According to the Bureau, the majority of debit card overdraft fees are incurred on transactions of $24 or less and repaid within three days. “Put in lending terms, if a consumer borrowed $24 for three days and paid the median overdraft fee of $34, such a loan would carry a 17,000 percent APR,” the CFPB said.
In its report “Data Point: Checking account overdraft,” the CFPB gives a summary of the data it reviewed from a set of large banks under its supervision, which it said reflected “a significant portion of U.S. consumer checking accounts.” The report focuses on accounts that have affirmatively opted in to overdraft protection on ATM and onetime debit card transactions pursuant to the 2010 revisions to 2010’s Regulation E.

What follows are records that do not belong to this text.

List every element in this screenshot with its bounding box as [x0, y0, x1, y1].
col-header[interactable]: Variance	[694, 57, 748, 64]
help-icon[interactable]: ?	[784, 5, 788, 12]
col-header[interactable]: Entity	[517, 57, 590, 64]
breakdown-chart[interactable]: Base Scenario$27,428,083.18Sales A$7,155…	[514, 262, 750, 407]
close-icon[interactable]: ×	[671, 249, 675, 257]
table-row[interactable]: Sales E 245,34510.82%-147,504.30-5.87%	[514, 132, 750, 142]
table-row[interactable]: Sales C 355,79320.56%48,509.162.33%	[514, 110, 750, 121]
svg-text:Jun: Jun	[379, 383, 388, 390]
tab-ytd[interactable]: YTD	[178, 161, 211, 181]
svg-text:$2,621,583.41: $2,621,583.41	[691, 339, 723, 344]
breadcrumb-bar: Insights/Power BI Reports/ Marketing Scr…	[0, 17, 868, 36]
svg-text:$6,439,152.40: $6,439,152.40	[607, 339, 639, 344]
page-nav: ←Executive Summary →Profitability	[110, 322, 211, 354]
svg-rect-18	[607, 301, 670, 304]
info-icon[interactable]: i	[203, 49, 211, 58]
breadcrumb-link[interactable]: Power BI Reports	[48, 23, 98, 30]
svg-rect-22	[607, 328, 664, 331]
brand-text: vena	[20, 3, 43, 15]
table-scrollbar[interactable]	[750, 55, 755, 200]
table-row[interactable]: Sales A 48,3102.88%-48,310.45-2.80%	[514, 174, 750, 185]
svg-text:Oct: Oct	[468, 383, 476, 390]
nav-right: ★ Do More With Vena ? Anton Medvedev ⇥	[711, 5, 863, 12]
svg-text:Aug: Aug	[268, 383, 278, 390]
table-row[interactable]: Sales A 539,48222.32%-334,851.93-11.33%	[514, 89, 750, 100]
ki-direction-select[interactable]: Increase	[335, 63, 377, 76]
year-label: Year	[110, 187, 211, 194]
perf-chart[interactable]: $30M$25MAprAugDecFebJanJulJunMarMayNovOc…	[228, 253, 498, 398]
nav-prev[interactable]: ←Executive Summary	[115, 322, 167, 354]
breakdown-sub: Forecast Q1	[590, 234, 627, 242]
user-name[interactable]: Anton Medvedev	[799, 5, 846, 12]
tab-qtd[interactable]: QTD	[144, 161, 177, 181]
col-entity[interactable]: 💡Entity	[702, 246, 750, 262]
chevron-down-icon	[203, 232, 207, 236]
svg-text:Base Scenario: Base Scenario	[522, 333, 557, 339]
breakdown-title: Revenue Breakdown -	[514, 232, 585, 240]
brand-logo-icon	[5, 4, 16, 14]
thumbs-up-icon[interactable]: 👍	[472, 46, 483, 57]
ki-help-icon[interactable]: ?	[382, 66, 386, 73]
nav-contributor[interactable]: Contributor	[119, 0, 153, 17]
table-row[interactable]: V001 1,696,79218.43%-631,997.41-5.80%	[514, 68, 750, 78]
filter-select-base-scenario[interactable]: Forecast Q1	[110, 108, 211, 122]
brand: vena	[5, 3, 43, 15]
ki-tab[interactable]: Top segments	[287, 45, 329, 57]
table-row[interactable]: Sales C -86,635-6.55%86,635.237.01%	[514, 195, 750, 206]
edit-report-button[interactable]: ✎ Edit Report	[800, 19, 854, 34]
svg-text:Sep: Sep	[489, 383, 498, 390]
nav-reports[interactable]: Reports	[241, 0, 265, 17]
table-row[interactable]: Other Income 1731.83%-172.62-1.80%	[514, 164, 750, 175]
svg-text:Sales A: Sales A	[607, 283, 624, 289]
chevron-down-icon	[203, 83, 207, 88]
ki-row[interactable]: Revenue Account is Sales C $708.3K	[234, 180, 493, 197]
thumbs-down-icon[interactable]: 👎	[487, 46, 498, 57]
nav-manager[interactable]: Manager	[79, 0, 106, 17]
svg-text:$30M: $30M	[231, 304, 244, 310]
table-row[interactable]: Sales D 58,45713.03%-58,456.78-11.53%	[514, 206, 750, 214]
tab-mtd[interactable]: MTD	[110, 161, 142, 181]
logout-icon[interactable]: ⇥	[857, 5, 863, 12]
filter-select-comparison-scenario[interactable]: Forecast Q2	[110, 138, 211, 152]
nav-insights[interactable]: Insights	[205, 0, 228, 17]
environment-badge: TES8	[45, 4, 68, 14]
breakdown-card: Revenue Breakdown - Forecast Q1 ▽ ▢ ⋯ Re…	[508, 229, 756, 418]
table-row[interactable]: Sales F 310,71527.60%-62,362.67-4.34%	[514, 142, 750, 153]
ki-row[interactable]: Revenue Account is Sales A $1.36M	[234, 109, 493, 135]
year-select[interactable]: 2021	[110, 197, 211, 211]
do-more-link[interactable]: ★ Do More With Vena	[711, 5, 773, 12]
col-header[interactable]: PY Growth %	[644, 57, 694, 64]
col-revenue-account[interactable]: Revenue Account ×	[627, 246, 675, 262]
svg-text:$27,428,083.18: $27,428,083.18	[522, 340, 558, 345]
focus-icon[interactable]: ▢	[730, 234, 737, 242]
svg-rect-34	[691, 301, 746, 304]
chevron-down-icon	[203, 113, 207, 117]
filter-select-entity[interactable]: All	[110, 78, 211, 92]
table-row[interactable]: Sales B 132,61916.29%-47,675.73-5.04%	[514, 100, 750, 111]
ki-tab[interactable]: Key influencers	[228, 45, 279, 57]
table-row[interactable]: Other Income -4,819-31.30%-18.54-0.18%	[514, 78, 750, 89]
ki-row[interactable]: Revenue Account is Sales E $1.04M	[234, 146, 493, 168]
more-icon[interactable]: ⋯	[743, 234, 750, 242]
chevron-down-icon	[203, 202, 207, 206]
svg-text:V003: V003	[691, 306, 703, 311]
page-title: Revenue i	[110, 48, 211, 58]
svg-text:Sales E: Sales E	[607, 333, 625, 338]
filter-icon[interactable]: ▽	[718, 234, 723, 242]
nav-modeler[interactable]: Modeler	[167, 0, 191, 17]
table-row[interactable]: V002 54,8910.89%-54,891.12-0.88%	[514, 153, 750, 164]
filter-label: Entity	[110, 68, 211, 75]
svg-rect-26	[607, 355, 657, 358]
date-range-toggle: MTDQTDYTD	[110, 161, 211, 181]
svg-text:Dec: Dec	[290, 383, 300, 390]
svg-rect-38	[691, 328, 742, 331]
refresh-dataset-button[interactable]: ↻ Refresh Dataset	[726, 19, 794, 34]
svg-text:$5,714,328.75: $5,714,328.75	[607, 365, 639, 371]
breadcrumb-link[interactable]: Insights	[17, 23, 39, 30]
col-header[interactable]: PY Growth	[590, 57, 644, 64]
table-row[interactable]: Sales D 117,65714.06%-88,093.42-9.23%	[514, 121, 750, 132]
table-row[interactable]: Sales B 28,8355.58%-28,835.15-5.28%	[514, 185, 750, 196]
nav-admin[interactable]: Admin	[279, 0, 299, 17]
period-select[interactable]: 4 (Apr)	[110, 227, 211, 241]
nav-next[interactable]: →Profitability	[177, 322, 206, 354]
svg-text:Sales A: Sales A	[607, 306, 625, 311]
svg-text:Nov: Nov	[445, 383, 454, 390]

“Today’s study raises concerns that despite these recent changes, a small number of consumers are paying large amounts for overdraft, often for advances of small amounts of money for short periods of time,” the Bureau said. “Today’s report finds that among the banks in the study, overdraft and NSF [non-sufficient fund] fees represent more than half of the fee income on consumer checking accounts.”
The Bureau noted that the increased use of debit cards plays an important factor when considering overdrafts, as it is the most common way consumers access money in their accounts. The study found that consumers use their debit cards for purchases about 17 times each month, while consumer checkwriting and automatic bill payments each average only about 3 times per month. The wide use of debit cards can mean more fees for those who opt in for overdraft service.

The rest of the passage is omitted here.